Naspers has an unhealthy addiction to Tencent. The South African company is worth $28 billion less than its stake in the Chinese gaming behemoth. Boss Bob van Dijk rules out a spinoff, but that would be the best fix. Unfortunately for would-be activists, supervoting shares make it hard to apply pressure.

Fuelled by an early bet on Tencent, the tech and media group has become South Africa’s largest public company by market value. The problem is, Naspers’ other investments, which span e-commerce in India to online classifieds in Poland, are effectively worth less than nothing to shareholders.
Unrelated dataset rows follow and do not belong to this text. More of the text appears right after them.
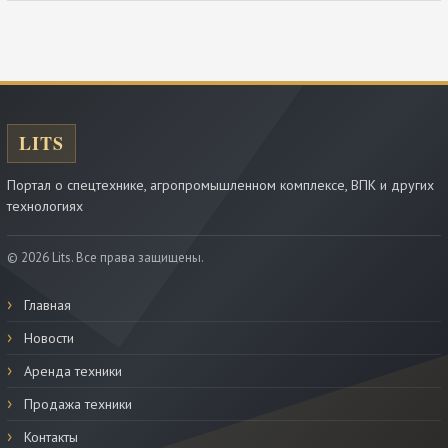
Портал о спецтехнике, агропромышленном комплексе, ВПК и других
технологиях
© 2026 Lits. Все права защищены.
Главная
Новости
Аренда техники
Продажа техники
Контакты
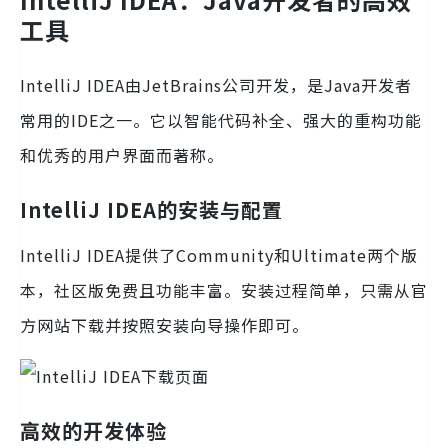
工具
IntelliJ IDEA由JetBrains公司开发，是Java开发者
常用的IDE之一。它以智能代码补全、强大的重构功能
和优秀的用户界面而著称。
IntelliJ IDEA的安装与配置
IntelliJ IDEA提供了Community和Ultimate两个版
本，社区版免费且功能丰富。安装过程简单，只需从官
方网站下载并按照安装向导操作即可。
高效的开发体验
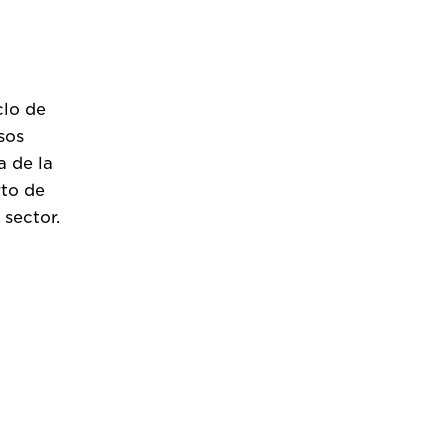
clo de
sos
a de la
rto de
 sector.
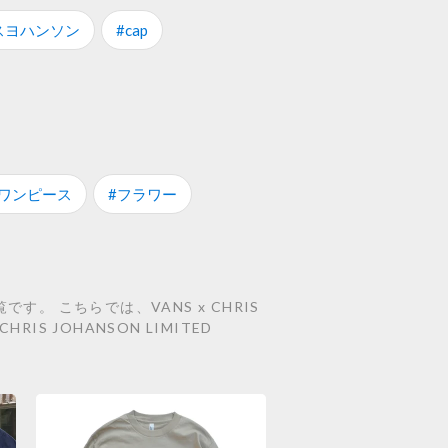
スヨハンソン
#cap
#ワンピース
#フラワー
す。 こちらでは、VANS x CHRIS
CHRIS JOHANSON LIMITED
As of June 30, the one-third stake in Hong Kong-listed Tencent was worth roughly $113 billion – a third more than Naspers.
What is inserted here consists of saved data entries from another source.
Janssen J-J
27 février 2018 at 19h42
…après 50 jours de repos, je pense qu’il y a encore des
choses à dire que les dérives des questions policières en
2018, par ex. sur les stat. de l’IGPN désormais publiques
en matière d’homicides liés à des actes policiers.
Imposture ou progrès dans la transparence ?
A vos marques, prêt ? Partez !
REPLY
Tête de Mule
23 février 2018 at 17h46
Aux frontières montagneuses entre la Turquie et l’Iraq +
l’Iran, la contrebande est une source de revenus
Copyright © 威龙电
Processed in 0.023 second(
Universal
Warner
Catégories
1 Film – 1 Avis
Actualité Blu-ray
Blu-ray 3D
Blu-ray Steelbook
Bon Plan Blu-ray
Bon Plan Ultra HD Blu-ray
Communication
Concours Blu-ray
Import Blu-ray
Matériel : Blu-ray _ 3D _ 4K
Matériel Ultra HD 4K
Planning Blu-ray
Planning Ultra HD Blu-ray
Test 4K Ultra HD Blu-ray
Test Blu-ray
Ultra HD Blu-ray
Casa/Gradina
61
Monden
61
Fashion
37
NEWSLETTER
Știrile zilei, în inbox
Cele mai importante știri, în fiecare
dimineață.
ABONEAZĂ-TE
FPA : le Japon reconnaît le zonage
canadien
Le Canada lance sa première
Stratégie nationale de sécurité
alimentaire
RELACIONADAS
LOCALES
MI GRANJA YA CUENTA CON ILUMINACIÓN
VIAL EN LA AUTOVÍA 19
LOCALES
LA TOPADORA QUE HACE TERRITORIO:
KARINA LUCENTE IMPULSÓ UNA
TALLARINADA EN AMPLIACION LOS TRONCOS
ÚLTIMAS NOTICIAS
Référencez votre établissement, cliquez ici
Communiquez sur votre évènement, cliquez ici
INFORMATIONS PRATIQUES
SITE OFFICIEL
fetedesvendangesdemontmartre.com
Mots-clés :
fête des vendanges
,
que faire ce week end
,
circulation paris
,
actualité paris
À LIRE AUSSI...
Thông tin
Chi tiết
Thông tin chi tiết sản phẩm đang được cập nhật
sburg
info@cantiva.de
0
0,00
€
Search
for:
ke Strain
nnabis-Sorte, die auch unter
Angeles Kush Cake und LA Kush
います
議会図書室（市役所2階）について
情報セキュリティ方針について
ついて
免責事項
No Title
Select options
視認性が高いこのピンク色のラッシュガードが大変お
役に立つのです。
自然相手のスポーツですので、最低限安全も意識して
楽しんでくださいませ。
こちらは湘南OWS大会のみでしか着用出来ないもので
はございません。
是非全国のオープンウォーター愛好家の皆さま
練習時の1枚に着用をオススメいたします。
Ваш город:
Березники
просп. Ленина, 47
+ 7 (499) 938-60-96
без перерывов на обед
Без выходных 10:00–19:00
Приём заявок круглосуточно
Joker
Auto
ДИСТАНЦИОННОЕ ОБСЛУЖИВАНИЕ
Graphic: Naspers is worth less than its one third stake in gaming giant Tencent: tmsnrt.rs/2tGMaKc

The situation echoes the dilemma at Yahoo, where its core business ended up being worth a lot less than its stakes in Alibaba and Yahoo Japan. Yahoo fixed that by selling the internet business to Verizon and rebranding as Altaba.

Naspers’ discount has more than tripled over the past year partly due to Tencent’s surging share price. That has prompted some investors to speak out. Last month, a Geneva-based shareholder published an open letter, urging a spinoff, among other things. The company rules out any sale or unbundling of the stake, saying Tencent is “an appreciating asset” that is core to its strategy.

The activist has a point. At best, the market is now applying a big “conglomerate discount” in valuing Naspers. That could prove enduring. At worst, investors are sceptical that the company is creating value with its other businesses. Last month, the company said annual operating losses at its e-commerce division, which includes bets on classifieds, payments and food delivery, widened to $682 million from $648 million. Smaller pay-television and media arms also disappointed, as operating profit slumped by over one-third.

Unfortunately, supervoting shares account for 68 percent of votes at Naspers, recent filings show. It is not clear who ultimately owns these shares. But if these owners support management, it can easily continue to be dismissive.